To enhance the expression of channel feature and spatial feature information and avoid network degradation, the attention mechanism fusion module and residual structure are presented in this part. Based on the M-CRNN model in Part 2, the localization performance needs to be improved. The Residual-spatially and channel Squeeze Excitation Recurrent Neural Network(Res-scSE-CRNN) model is constructed to improve localization performance.

### 3.1 Residual structure

With the deepening of the network layer, the gradient used for reverse transmission in the network will appear very small with continuous multiplication, resulting in the disappearance of the gradient, and the shallow parameters cannot be updated. In the process of neural network training, it is usually hoped to achieve a better learning effect by choosing deeper network structure than a shallow one. However, with the increase in depth, the model is difficult to learn more than five mapping parameters correctly, and the redundant network layer is easy to cause network degradation [24].

To solve the above problems, this paper proposes to use the characteristics of ResNet, that is, to train the deeper network with fewer parameters, to reduce the problem of gradient disappearance and degradation. The structure of ResNet is shown in Fig. 4.

In Fig. 4, *x* is the input of ResNet and *F(x)* the output after linear operation of two convolution layers and nonlinear activation of the activation function. The calculation method is as follows:

$$\begin{aligned} &F(x)=w_i\sigma (w_{i-1}x) \end{aligned}$$

(1)

where \(w_i\) is the value of *i*ılayer weight, where \(i=2\), \(\sigma (x)\) represents ReLU activation function.

It can be seen from Eq. (1) and Fig. 4 that the learning objective becomes \(F(x)=H(x)-x\) and it can be seen that when ResNet is used to design the network layer, the network layer is optimized, and the fast connection does not add more parameters, nor does it add extra computing cost.

### 3.2 Spatially and channel Squeeze-Excitation

Acoustic events are complex and diverse, so it is key to detect acoustic event categories and estimate acoustic source orientation to extract their directional features. The neural network model of attention mechanism pays more attention to effective information, ignores invalid information and extracts advanced features, so it is suitable for detecting and locating sound events.

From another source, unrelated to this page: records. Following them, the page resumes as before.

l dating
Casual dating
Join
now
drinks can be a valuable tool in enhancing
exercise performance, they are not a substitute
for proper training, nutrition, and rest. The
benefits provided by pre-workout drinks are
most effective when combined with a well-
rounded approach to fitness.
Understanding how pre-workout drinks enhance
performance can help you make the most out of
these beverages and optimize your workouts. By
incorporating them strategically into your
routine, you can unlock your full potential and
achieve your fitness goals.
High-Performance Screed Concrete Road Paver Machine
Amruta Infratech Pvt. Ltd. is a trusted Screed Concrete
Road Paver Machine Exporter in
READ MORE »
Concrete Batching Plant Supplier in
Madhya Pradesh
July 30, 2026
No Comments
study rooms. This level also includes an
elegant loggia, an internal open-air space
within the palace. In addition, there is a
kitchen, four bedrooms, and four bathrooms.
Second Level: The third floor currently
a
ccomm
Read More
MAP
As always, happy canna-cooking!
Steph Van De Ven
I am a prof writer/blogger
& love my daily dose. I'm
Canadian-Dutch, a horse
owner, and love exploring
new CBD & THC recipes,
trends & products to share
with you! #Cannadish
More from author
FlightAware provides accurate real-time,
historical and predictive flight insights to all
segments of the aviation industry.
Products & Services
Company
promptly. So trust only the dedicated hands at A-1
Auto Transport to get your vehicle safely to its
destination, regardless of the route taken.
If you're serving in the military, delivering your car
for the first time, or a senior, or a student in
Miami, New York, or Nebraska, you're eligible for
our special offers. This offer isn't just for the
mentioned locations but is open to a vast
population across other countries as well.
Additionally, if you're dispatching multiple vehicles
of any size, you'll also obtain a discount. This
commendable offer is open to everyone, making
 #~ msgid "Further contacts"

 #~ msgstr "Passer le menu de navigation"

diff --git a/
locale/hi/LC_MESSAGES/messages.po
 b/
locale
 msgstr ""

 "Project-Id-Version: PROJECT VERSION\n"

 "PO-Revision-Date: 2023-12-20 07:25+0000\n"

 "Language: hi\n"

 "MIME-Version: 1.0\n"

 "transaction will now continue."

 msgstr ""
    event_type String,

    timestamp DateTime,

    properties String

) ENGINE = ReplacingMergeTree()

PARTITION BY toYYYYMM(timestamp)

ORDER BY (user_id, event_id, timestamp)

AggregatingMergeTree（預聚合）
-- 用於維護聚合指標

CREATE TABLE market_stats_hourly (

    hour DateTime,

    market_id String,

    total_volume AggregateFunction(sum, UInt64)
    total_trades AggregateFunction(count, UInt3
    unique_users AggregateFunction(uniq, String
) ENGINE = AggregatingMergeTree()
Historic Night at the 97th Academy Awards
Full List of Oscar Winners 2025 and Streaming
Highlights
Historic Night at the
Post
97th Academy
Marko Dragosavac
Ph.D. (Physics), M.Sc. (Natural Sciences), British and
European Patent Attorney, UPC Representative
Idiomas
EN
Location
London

In the baseline model CRNN, although the convolution kernel can be used to integrate the information of feature map spatial dimension and feature map dimension in the local receptive field, spatial and channel feature mapping cannot be independently learned. To solve this problem, the spatially and channel Squeeze-Excitation (scSE) module is added to the base model CRNN. The advanced feature diagram is obtained by compressing and weighting the channel characteristics. To enhance the channels that contribute more to classification and suppress the channels that contribute less to classification, the information on the localizations that play a key role in classification can be improved. The following describes the construction process of the scSE module.

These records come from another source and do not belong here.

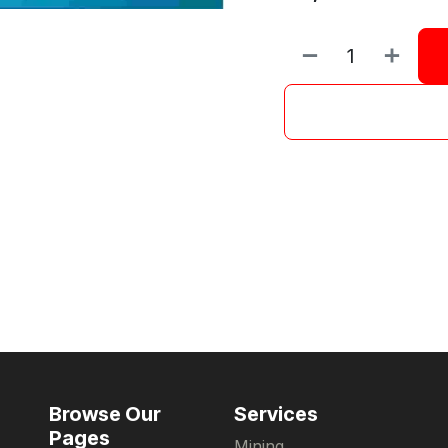
Browse Our
Services
Pages
Mining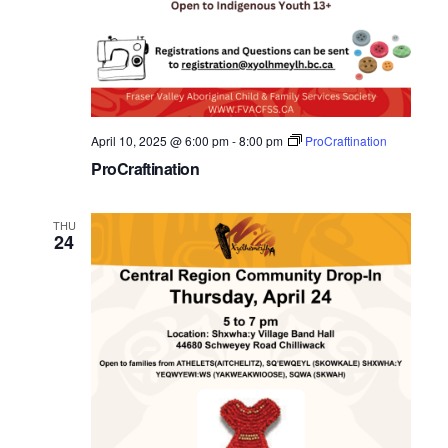
April 10, 2025 @ 6:00 pm
-
8:00 pm
ProCraftination
ProCraftination
THU
24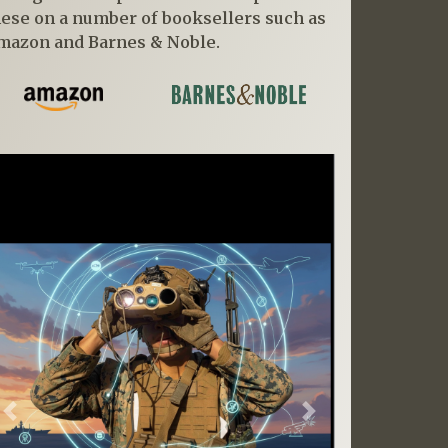
hese on a number of booksellers such as
mazon and Barnes & Noble.
Previous
Next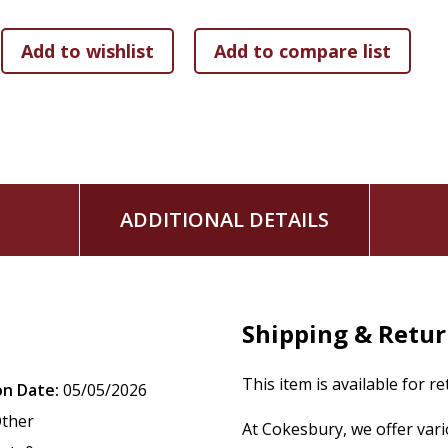
ADDITIONAL DETAILS
Shipping & Retu
This item is available for r
on Date:
05/05/2026
ther
At Cokesbury, we offer var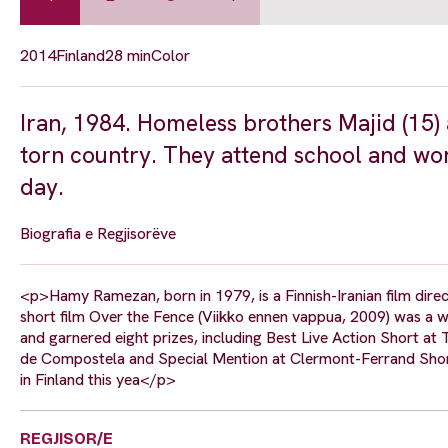
2014
Finland
28 min
Color
Iran, 1984. Homeless brothers Majid (15) a
torn country. They attend school and work
day.
Biografia e Regjisorëve
<p>Hamy Ramezan, born in 1979, is a Finnish-Iranian film direct
short film Over the Fence (Viikko ennen vappua, 2009) was a wo
and garnered eight prizes, including Best Live Action Short at
de Compostela and Special Mention at Clermont-Ferrand Short Fi
in Finland this yea</p>
REGJISOR/E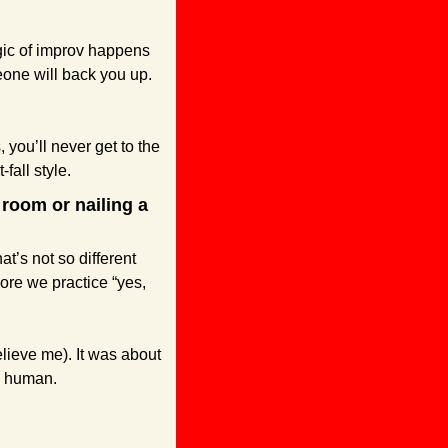
gic of improv happens 
one will back you up. 
 you’ll never get to the 
-fall style.
room or nailing a 
t’s not so different 
ore we practice “yes, 
lieve me). It was about 
, human. 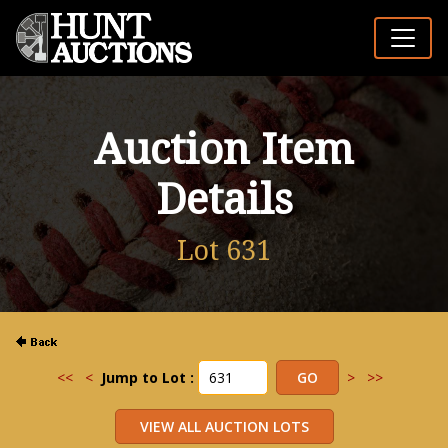
Auction Item
Details
Lot 631
<<
<
Jump to Lot :
>
>>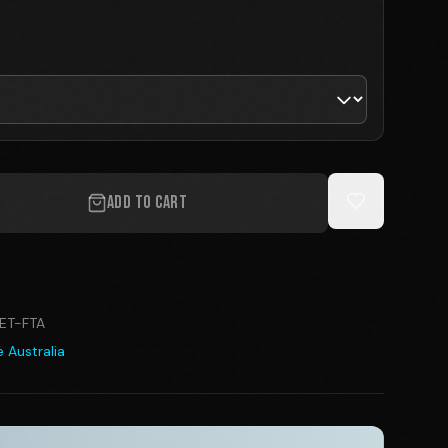
ADD TO CART
ET-FTA
 Australia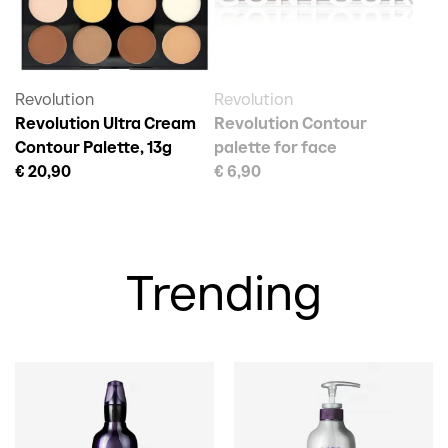
Revolution
Revolution
Revolution Ultra Cream
Revolution Contour
Contour Palette, 13g
palette for face
€ 20,90
€ 6,90
Trending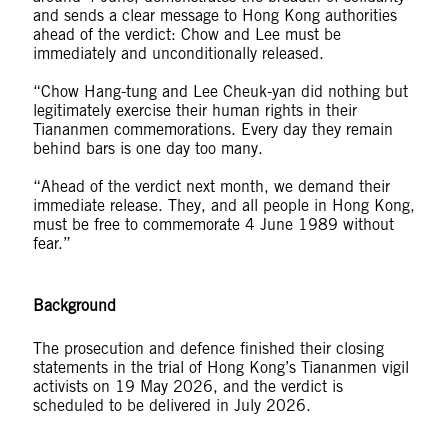
and sends a clear message to Hong Kong authorities
ahead of the verdict: Chow and Lee must be
immediately and unconditionally released.
“Chow Hang-tung and Lee Cheuk-yan did nothing but
legitimately exercise their human rights in their
Tiananmen commemorations. Every day they remain
behind bars is one day too many.
“Ahead of the verdict next month, we demand their
immediate release. They, and all people in Hong Kong,
must be free to commemorate 4 June 1989 without
fear.”
Background
The prosecution and defence finished their closing
statements in the trial of Hong Kong’s Tiananmen vigil
activists on 19 May 2026, and the verdict is
scheduled to be delivered in July 2026.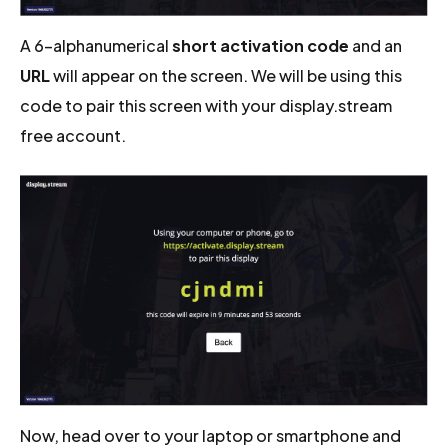
A 6-alphanumerical
short activation code
and an
URL
will appear on the screen. We will be using this
code to pair this screen with your display.stream
free account.
Now, head over to your laptop or smartphone and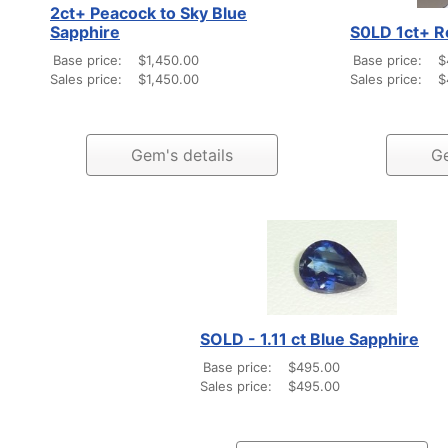
2ct+ Peacock to Sky Blue
Sapphire
S0LD 1ct+ R
Base price:
$1,450.00
Base price:
$
Sales price:
$1,450.00
Sales price:
$
Gem's details
Ge
SOLD - 1.11 ct Blue Sapphire
Base price:
$495.00
Sales price:
$495.00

Squeeze-and-Excitation network (SE) [25, 26] is the feature mapping of independent learning Spaces and channels. scSE is a variant of SE. It is a novel network architecture combined with the spatially Squeeze-Excitation (sSE) model and the channel Squeeze-Excitation (cSE) model. In this module, the channel and spatial relationship are considered at the same time, and the outputs of sSE and cSE are added and added to enhance the spatial coding ability of the convolutional layer network and improve the recognition effect of the neural network. The sSE model and cSE model are presented below.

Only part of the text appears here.